Edit

Share via


Retrieve data using a knowledge agent in Azure AI Search

Note

This feature is currently in public preview. This preview is provided without a service-level agreement and isn't recommended for production workloads. Certain features might not be supported or might have constrained capabilities. For more information, see Supplemental Terms of Use for Microsoft Azure Previews.

In Azure AI Search, agentic retrieval is a new parallel query architecture that uses a large language model (LLM) for query planning. It generates subqueries that broaden the scope of what's searchable and relevant. It incorporates chat history for context. The LLM studies the query and subdivides it into more targeted queries, using different phrases and terminology for subquery composition.

This article explains how to use the retrieve method that invokes a knowledge agent and parallel query processing. This article also explains the three components of the retrieval response:

  • extracted response for the LLM
  • referenced results
  • query activity

The retrieve request can include instructions for query processing that override the defaults set on the knowledge agent.

Note

There's no model-generated "answer" in the response. Instead, you should pass the response to an LLM that grounds its answer based on the content. For an end-to-end example that includes this step, see Build an agent-to-agent retrieval solution or Azure OpenAI Demo.

Prerequisites

To follow the steps in this guide, we recommend Visual Studio Code with a REST client for sending REST API calls to Azure AI Search. There's no portal support at this time.

Call the retrieve action

Call the retrieve action on the knowledge agent object to invoke retrieval and return a response. Use the 2025-05-01-preview data plane REST API or an Azure SDK prerelease package that provides equivalent functionality for this task.
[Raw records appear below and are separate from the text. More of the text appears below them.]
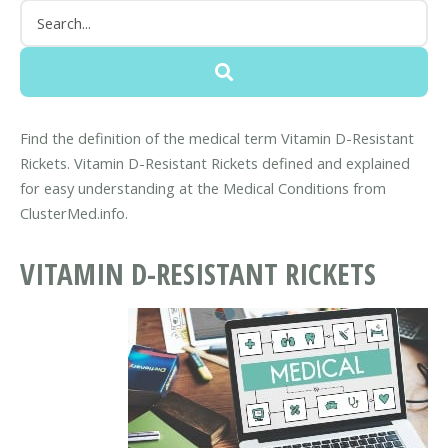
Find the definition of the medical term Vitamin D-Resistant
Rickets. Vitamin D-Resistant Rickets defined and explained
for easy understanding at the Medical Conditions from
ClusterMed.info.
VITAMIN D-RESISTANT RICKETS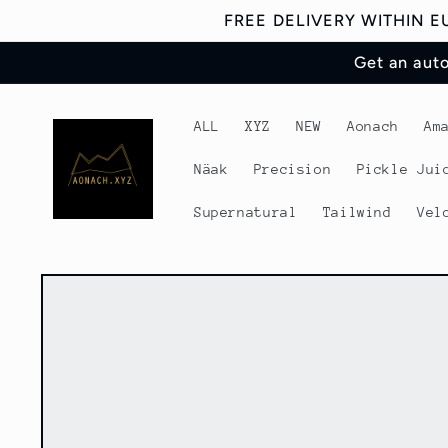
Skip to
FREE DELIVERY WITHIN 
content
Get an aut
ALL
XYZ
NEW
Aonach
Am
Näak
Precision
Pickle Jui
Supernatural
Tailwind
Vel
Skip to
product
information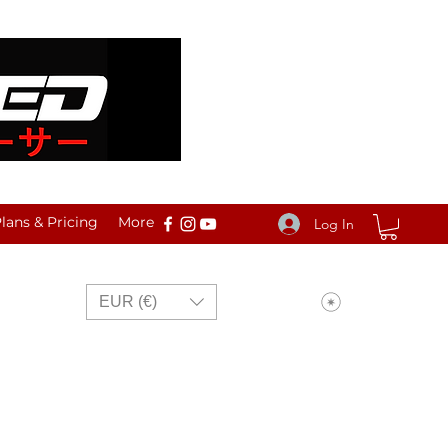
ans & Pricing
More
Log In
View points
EUR (€)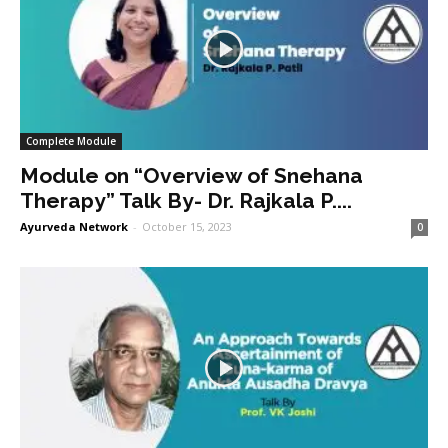
Complete Module
Module on “Overview of Snehana
Therapy” Talk By- Dr. Rajkala P....
Ayurveda Network
-
October 15, 2023
0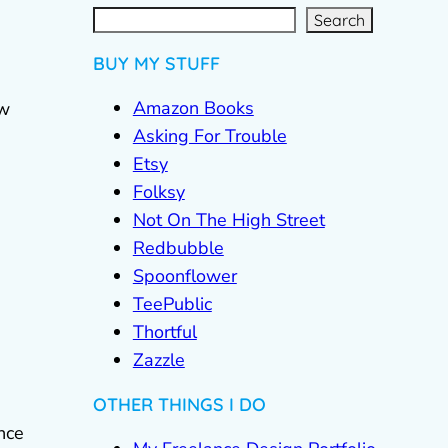
S
e
a
r
c
Search
h
BUY MY STUFF
Amazon Books
ew
Asking For Trouble
Etsy
Folksy
Not On The High Street
Redbubble
Spoonflower
TeePublic
Thortful
Zazzle
OTHER THINGS I DO
nce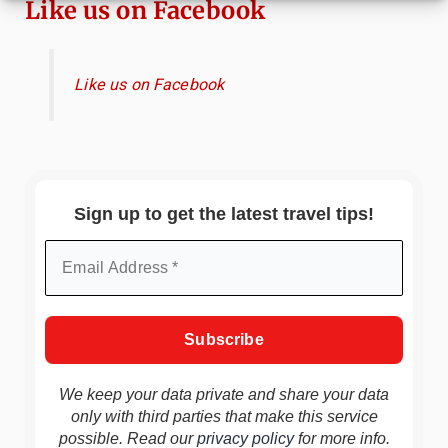
Like us on Facebook
Like us on Facebook
Sign up to get the latest travel tips!
We keep your data private and share your data
only with third parties that make this service
possible. Read our
privacy policy
for more info.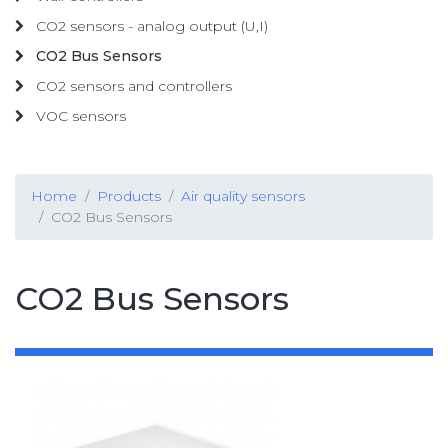
CO2 sensors - analog output (U,I)
CO2 Bus Sensors
CO2 sensors and controllers
VOC sensors
Home
Products
Air quality sensors
CO2 Bus Sensors
CO2 Bus Sensors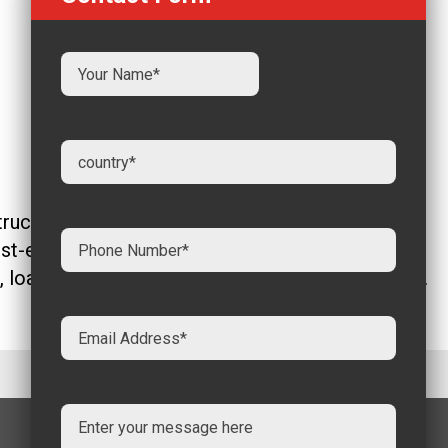
ction, infrastructure, and industrial
st-effectiveness, and versatility. A crucial
t, load-bearing capacity, and end-use applications.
All searchable fields in the search index are in-scope for query execution. If the index includes vector fields, your index should have a valid vectorizer definition so that it can vectorize the query inputs. Otherwise, vector fields are ignored. The implied query type is semantic, and there's no search mode or selection of search fields.

The input for the retrieval route is chat conversation history in natural language, where the messages array contains the conversation.

@search-url=<YOUR SEARCH SERVICE URL>
@accessToken=<YOUR PERSONAL ID>

# Send grounding request
POST https://{{search-url}}/agents/{{agent-name}}/retrieve?api-version=2025-05-01-preview
    Content-Type: application/json
    Authorization: Bearer {{accessToken}}

{
    "messages" : [
            {
                "role" : "assistant",
                "content" : [
                  { "type" : "text", "text" : "You can answer questions about the Earth at night.
                    Sources have a JSON format with a ref_id that must be cited in the answer.
                    If you do not have the answer, respond with "I don't know"." }
                ]
            },
            {
                "role" : "user",
                "content" : [
                  { "type" : "text", "text" : "Why is the Phoenix nighttime street grid is so sharply visible from space, whereas large stretches of the interstate between midwestern cities remain comparatively dim?" }
                ]
            }
        ],
    "targetIndexParams" :  [
        { 
            "indexName" : "{{index-name}}",
            "filterAddOn" : "page_number eq '105'",
            "IncludeReferenceSourceData": true, 
            "rerankerThreshold" : 2.5,
            "maxDocsForReranker": 50
        } 
    ]
}

Key points:

  • messages articulates the messages sent to the model. The message format is similar to Azure OpenAI APIs.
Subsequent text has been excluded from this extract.